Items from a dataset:

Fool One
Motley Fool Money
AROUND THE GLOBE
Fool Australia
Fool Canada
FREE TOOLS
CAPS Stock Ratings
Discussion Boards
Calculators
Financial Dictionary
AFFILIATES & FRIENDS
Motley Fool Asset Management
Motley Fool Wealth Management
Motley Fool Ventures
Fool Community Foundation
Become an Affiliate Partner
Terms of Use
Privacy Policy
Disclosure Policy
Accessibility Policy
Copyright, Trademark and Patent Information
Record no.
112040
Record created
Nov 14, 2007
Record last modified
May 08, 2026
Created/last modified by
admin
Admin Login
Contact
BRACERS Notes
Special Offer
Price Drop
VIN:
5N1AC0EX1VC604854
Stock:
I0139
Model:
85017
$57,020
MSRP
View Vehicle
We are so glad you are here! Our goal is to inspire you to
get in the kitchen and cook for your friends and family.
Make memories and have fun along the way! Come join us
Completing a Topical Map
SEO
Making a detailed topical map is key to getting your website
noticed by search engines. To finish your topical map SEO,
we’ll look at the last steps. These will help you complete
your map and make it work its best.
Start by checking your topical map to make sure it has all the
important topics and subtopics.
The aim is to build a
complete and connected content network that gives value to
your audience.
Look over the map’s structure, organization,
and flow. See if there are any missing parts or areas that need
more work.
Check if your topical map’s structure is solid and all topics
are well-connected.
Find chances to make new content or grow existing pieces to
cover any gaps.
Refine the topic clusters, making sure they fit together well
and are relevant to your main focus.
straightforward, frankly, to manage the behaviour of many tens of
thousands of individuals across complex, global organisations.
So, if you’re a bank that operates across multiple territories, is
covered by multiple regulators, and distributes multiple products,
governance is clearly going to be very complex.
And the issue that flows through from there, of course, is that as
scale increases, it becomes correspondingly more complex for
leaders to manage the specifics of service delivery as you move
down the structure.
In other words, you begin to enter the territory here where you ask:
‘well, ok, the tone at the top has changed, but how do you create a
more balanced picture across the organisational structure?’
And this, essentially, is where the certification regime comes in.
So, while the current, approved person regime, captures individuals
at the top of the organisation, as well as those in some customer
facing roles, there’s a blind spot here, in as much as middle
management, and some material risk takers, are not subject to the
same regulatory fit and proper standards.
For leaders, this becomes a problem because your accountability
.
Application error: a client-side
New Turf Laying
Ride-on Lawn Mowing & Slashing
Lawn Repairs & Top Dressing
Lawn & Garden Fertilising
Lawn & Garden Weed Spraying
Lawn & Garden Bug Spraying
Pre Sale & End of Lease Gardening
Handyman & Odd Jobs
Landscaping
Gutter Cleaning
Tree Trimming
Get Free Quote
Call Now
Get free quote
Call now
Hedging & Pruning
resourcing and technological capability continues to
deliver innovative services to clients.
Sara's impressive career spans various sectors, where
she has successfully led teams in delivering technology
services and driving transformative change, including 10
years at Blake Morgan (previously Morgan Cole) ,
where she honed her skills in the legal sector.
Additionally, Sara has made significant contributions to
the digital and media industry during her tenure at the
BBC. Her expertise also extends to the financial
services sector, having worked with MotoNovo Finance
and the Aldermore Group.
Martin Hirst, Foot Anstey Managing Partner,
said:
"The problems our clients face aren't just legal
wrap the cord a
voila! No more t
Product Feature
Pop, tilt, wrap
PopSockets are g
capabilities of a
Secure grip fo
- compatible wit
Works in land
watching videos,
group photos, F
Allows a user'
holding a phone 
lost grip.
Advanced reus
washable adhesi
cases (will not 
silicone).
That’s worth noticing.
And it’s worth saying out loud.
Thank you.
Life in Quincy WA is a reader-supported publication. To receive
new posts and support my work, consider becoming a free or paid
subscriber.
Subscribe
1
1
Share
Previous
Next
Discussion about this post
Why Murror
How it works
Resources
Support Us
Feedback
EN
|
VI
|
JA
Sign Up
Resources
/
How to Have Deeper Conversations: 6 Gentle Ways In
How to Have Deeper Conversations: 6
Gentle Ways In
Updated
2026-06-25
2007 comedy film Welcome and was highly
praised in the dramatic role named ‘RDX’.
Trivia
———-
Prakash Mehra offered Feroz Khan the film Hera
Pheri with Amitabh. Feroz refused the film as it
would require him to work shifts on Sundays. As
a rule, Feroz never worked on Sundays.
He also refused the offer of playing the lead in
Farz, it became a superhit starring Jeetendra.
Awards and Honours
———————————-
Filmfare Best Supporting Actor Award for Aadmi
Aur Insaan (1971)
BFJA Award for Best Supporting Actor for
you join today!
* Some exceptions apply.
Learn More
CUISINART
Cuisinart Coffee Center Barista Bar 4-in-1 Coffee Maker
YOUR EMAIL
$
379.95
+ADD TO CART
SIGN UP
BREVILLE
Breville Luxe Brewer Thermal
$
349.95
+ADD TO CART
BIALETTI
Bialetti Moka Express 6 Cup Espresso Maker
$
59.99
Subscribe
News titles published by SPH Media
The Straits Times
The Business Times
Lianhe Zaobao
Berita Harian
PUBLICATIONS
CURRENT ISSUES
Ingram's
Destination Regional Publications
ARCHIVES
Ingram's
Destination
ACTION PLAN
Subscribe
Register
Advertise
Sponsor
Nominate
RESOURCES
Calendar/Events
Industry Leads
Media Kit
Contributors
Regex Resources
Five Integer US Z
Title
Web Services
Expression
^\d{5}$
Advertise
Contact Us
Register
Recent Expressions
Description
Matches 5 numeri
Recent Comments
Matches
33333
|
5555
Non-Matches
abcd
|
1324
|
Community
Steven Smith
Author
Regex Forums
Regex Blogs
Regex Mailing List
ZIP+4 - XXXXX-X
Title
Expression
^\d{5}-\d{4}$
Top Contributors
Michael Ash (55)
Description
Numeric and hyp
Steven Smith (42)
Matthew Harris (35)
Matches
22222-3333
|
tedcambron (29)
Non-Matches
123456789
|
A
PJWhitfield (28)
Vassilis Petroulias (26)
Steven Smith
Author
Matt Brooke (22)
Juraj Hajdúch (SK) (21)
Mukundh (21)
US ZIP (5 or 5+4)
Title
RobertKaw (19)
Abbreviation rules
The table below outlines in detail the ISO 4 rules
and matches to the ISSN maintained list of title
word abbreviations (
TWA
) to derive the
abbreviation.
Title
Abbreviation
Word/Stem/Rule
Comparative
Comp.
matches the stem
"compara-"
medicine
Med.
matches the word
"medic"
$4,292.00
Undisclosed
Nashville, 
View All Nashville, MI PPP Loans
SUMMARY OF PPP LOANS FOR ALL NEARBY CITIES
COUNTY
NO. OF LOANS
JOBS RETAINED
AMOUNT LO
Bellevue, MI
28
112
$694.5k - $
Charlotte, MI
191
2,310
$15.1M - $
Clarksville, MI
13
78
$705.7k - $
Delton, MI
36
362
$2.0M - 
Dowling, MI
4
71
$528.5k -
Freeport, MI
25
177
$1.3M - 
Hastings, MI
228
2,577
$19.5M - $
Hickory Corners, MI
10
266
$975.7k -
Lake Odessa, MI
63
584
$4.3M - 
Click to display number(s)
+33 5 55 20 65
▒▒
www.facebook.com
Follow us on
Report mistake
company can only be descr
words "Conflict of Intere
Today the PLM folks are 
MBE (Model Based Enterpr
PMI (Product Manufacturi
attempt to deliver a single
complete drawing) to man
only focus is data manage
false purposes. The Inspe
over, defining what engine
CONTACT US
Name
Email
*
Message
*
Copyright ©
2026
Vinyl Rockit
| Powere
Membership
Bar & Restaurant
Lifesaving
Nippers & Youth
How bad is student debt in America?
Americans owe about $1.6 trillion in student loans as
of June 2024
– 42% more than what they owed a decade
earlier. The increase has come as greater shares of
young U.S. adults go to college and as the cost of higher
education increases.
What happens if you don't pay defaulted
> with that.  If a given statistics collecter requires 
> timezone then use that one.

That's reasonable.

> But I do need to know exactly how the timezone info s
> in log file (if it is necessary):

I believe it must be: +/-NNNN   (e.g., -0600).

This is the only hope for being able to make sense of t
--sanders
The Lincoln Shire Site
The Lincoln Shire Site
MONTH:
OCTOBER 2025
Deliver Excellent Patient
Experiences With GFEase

§ **ASSIGNMENT**
Every line that contains the string "worked" should be copied from the records.

§ **RESULT**
services sector, having worked with MotoNovo Finance
a rule, Feroz never worked on Sundays.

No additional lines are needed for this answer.